• **TASK GOAL**
Line by line, copy the material below exactly as given.

• **INFORMATION SUPPLIED**
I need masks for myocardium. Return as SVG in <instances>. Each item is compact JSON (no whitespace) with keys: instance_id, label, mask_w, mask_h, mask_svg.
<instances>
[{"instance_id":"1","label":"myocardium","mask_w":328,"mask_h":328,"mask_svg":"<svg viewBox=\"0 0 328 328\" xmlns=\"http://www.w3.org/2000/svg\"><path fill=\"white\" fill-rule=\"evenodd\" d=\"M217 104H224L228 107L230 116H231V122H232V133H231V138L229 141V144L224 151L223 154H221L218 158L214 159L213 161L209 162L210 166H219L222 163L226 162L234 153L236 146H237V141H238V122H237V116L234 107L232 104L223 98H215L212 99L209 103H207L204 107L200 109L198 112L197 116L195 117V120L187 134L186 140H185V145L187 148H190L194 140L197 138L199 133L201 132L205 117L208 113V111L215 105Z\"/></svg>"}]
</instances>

• **ANSWER TO THIS EXERCISE**
I need masks for myocardium. Return as SVG in <instances>. Each item is compact JSON (no whitespace) with keys: instance_id, label, mask_w, mask_h, mask_svg.
<instances>
[{"instance_id":"1","label":"myocardium","mask_w":328,"mask_h":328,"mask_svg":"<svg viewBox=\"0 0 328 328\" xmlns=\"http://www.w3.org/2000/svg\"><path fill=\"white\" fill-rule=\"evenodd\" d=\"M217 104H224L228 107L230 116H231V122H232V133H231V138L229 141V144L224 151L223 154H221L218 158L214 159L213 161L209 162L210 166H219L222 163L226 162L234 153L236 146H237V141H238V122H237V116L234 107L232 104L223 98H215L212 99L209 103H207L204 107L200 109L198 112L197 116L195 117V120L187 134L186 140H185V145L187 148H190L194 140L197 138L199 133L201 132L205 117L208 113V111L215 105Z\"/></svg>"}]
</instances>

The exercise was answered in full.